Annual bottled water production accounts for less than 0.02% of the total groundwater withdrawn in the U.S. each year. Even though it is a minimal groundwater user and is only one of among thousands of food, beverage and commercial water users, the bottled water industry actively supports comprehensive ground water management policies that are science-based, multi-jurisdictional, treat all users equitably, and provide for future needs of this important resource.
Groundwater Awareness Week and NGWA play important roles in educating the public about how matters such as water well flooding, abandoned water wells, naturally occurring contamination, and poor well maintenance can affect groundwater quality. For families, businesses or farms relying on wells, it is especially important to protect groundwater resources.
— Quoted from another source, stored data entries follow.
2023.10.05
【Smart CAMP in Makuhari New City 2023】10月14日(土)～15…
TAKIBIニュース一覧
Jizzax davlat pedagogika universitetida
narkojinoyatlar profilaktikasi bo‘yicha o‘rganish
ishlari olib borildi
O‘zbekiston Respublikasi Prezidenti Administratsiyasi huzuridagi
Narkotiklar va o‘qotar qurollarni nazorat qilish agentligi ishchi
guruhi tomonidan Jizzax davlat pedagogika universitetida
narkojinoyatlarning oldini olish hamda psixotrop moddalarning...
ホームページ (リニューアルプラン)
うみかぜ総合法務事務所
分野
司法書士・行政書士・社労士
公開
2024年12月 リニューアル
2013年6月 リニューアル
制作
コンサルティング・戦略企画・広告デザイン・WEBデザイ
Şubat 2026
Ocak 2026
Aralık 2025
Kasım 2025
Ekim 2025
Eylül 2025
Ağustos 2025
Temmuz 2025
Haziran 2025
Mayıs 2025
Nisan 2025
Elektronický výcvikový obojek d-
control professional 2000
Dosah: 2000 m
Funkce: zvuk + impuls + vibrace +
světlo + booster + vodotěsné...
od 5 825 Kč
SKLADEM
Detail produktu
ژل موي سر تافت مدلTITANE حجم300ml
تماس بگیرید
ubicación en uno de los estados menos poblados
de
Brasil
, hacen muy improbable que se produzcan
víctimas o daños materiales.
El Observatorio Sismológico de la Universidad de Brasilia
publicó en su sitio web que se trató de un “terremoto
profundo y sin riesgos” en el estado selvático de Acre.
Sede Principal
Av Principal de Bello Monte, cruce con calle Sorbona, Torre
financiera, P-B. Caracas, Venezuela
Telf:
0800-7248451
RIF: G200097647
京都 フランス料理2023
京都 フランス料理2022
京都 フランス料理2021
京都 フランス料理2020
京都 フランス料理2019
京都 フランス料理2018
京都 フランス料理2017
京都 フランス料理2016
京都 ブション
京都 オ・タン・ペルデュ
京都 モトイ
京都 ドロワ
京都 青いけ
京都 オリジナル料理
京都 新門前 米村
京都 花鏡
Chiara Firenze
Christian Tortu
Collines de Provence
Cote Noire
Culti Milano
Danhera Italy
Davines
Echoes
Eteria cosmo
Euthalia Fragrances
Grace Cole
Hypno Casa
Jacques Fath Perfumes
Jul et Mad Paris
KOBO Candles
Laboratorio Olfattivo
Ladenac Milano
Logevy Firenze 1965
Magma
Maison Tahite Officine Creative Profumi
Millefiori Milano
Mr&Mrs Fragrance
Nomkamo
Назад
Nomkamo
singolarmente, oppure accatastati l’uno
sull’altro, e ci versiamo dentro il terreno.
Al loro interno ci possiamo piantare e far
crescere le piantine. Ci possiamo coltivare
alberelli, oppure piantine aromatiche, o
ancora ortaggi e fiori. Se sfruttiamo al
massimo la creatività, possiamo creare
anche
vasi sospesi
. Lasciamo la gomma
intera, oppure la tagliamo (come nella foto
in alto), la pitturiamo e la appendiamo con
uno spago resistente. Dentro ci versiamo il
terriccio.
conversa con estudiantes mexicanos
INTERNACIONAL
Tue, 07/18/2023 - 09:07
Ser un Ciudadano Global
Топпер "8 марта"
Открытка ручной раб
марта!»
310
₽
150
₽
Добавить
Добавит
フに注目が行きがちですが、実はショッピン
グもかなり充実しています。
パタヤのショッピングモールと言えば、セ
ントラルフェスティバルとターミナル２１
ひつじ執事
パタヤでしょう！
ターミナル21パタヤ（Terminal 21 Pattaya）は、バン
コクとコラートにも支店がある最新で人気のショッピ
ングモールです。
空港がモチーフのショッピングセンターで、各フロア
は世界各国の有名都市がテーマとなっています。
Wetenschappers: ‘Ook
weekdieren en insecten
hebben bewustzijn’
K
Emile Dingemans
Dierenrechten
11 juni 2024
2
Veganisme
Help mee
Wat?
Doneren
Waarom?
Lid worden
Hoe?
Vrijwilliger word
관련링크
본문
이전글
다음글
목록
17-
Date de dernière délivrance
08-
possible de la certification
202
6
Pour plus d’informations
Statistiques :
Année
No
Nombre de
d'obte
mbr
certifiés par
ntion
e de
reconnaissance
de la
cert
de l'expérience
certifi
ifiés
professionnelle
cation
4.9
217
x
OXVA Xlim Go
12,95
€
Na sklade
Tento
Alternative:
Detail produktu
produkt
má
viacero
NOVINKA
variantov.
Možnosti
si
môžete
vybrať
While groundwater is a renewable natural resource that is replenished through the hydrologic cycle, the duration of the replenishment cycle is influenced by weather patterns, recharge areas, and characteristics, geologic settings and other site-specific factors. The primary effort of protecting and managing groundwater resources must be based on a solid foundation of appropriate and reasonably applied science. The flux, flow, recharge rate, surface water influence and impact, zone of contribution, and other factors affecting a groundwater resource must be analyzed and considered in the design of a management plan.